First up, I’m trying to be diligent about (a) only requesting books from NetGalley that I really, really want to read; and (b) actually reading them on or around publication dates. This part of my list is dedicated to NetGalley ARCs with publication dates between December 2017 and March 2018:

 1) The Girl in the Tower by Katherine Arden (12/5/2017): The sequel to The Bear and the Nightingale!

2) The Treacherous Curse by Deanna Raybourn (1/16/2018): Book three in the delightful Veronica Speedwell series.

3) As Bright as Heaven by Susan Meissner (2/6/2018): Historical fiction set in Philadelphia during the Spanish flu epidemic of 1918, from the author of A Fall of Marigolds.

4) The Great Alone by Kristin Hannah (2/6/2018): Because I’m a sucker for anything set in Alaska!

5) Rosie Colored Glasses by Brianna Wolfson (2/20/2018): Contemporary fiction about a mother and daughter — looks like fun.

6) The Family Next Door by Sally Hepworth (3/13/2018): I’ve loved both books I’ve read by this author so far… despite the never-ending tears.

7) The Flight Attendant by Chris Bohjalian (3/13/2018): Need I explain?
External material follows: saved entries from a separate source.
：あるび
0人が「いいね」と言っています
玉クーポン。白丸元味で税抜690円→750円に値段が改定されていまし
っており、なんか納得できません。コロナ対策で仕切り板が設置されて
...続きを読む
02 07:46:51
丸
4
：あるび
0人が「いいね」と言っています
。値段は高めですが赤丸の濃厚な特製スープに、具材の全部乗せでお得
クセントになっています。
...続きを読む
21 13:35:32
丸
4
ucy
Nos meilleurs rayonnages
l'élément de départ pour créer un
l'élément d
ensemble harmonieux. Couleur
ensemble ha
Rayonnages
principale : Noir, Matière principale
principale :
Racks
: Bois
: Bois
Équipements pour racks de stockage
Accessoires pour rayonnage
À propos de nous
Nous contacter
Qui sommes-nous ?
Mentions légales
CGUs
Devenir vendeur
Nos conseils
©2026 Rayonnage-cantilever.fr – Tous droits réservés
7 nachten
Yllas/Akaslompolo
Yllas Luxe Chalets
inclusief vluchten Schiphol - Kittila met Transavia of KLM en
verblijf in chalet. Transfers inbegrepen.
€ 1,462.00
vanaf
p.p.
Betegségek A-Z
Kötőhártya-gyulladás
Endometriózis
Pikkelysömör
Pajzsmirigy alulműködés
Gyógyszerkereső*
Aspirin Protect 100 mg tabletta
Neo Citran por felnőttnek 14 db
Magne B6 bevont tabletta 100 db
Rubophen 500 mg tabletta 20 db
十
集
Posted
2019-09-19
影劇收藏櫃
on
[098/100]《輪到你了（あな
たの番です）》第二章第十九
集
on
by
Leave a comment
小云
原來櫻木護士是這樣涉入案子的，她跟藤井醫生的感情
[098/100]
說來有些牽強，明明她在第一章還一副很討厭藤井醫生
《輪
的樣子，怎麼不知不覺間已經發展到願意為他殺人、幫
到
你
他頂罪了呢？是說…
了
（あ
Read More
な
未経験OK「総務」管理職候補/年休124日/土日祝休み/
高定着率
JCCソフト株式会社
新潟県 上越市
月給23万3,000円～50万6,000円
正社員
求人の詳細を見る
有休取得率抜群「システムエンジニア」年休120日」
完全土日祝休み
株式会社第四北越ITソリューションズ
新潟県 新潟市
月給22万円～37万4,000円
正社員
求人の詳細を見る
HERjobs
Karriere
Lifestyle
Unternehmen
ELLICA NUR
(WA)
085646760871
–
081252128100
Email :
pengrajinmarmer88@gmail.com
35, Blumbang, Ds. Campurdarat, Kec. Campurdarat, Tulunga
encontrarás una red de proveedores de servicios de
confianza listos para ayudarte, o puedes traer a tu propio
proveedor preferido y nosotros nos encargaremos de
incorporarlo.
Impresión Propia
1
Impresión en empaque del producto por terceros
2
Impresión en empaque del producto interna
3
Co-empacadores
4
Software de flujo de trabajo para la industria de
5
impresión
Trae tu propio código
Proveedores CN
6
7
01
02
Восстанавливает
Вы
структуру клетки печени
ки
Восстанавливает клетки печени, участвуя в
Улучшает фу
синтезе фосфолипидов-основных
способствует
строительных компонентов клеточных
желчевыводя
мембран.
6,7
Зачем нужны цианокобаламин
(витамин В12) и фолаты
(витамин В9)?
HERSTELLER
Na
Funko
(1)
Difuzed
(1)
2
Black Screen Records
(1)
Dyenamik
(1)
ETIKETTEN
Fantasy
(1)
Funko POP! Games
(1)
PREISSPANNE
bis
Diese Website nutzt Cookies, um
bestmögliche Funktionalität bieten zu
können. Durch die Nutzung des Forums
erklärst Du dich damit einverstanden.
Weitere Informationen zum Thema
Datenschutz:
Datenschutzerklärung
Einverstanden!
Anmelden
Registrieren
Such an amazing author — I’ll read whatever he writes.

Besides the ARCs, I’m really looking forward to reading these next three, which I either own or have on order:

8) Future Home of the Living God by Louise Erdrich: Can’t wait to see her spin on the dystopian genre.

9) The Hazel Wood by Melissa Albert: This YA book seems to be getting a lot of buzz.

10) George and Lizzie by Nancy Pearl: Sounds great!

 

What books will be keeping you warm this winter?

Share your links, and I’ll come check out your top 10!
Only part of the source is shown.